When a plant is described as “growing true to seed,” it means the offspring grown from its seeds will be genetically identical to the parent plant, reliably producing the same type of fruit or flower. Apples, however, do not grow true to seed; the seed from a McIntosh apple will not produce a McIntosh apple tree. This lack of genetic consistency is central to understanding how apple varieties are created and maintained for commercial markets. This biological reality explains why nearly all commercially grown apples are propagated through methods other than planting a seed.
The Genetic Reason Apples Don’t Grow True
The primary biological factor preventing apples from growing true to seed is a condition known as extreme heterozygosity. This means that a single apple tree carries two different versions of many genes, a genetic makeup that is far more complex than in many other plants. The apple genome has such a high degree of internal variation that the genetic combinations in the seed are highly unpredictable.
The apple’s genetic complexity is further compounded by its need for cross-pollination to produce fruit. An apple flower requires pollen from a different, genetically distinct apple tree to successfully fertilize the ovule and create a viable seed. This process ensures the seed receives DNA from two separate parents, effectively shuffling the genetic deck with every generation.
The necessity of this genetic shuffling is an evolutionary advantage for wild apples, allowing them to adapt to changing environments by increasing the diversity of their offspring. From a human perspective, however, this genetic complexity makes the outcome of planting a seed a near-random event. Even if a farmer were to plant seeds from a single, desirable apple, each resulting tree would be genetically unique, with only a small chance of producing high-quality fruit.
What Happens When You Plant an Apple Seed
A gardener who plants an apple seed will successfully grow a tree, but the resulting fruit is a gamble. The new tree will develop into a standard-sized apple tree, potentially growing 30 to 40 feet tall if left unpruned. Unlike grafted trees, which can bear fruit in as little as two to four years, a tree grown from seed typically enters the fruit-bearing phase much later, usually requiring seven to ten years to produce its first harvest.
The fruit produced by the seedling tree is almost never identical to the parent apple and is often of significantly lower quality. The apples from a seedling frequently revert to the characteristics of their wild ancestors, tending to be small, sour, or bitter. Many of these apples are only suitable for cider production or are simply inedible, rarely possessing the sweetness, texture, or size desired for commercial eating.

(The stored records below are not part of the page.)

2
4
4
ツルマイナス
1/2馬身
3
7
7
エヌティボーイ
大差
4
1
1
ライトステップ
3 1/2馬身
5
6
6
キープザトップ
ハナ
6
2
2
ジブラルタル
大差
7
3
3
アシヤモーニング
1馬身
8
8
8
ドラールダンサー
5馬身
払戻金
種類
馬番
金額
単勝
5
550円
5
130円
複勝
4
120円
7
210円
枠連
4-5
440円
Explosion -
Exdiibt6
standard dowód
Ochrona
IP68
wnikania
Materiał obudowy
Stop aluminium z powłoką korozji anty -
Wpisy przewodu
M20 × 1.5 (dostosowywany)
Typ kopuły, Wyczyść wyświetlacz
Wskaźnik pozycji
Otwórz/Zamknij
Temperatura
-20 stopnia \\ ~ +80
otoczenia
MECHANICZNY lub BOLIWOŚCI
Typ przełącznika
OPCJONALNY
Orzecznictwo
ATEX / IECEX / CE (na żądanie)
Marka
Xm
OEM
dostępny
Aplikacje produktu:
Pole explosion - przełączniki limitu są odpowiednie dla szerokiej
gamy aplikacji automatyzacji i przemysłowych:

The genetic uniqueness of each seed means that every tree planted represents a new, unnamed apple variety. Though the chance is remote, this is exactly how all new apple varieties, like ‘Granny Smith’ or ‘Fuji,’ were originally discovered: as a random, fortunate seedling. The vast majority of seedlings, however, produce unpalatable fruit, demonstrating the high degree of genetic randomness inherent in sexual reproduction for apples.
How Commercial Apple Varieties Are Maintained
The only way to guarantee an apple variety—such as a ‘Gala’ or ‘Fuji’—grows true is by bypassing sexual reproduction entirely and using a technique called grafting. Grafting is a form of asexual reproduction that creates an exact genetic copy, or clone, of the parent tree. This process involves taking a small cutting, called a scion, from the desired variety and physically joining it to the root system of another tree, known as the rootstock.

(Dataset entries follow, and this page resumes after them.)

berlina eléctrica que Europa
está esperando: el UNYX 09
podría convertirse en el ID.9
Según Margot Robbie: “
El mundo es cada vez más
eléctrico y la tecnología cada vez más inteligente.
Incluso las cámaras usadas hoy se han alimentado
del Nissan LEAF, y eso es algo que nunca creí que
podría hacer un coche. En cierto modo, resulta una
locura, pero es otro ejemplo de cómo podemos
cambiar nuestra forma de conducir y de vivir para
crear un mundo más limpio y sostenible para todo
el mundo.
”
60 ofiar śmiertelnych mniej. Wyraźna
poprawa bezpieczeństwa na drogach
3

The scion dictates the type of fruit that will be produced, ensuring every apple is genetically identical to the original variety. The rootstock, while not affecting the fruit type, is selected for characteristics like size control, disease resistance, and adaptability to specific soil conditions. This combination allows growers to produce the exact fruit variety they want on a tree that is perfectly suited to their orchard.
This cloning method is why all ‘Honeycrisp’ apples, for example, taste the same, regardless of the orchard they come from—they all share the exact same genetic code as the original tree discovered decades ago. Without grafting, popular apple varieties would be impossible to maintain, as planting their seeds would simply result in a new, unpredictable, and usually inferior apple. Commercial growers rely on this horticultural cloning to ensure the consistency and quality demanded by the modern market.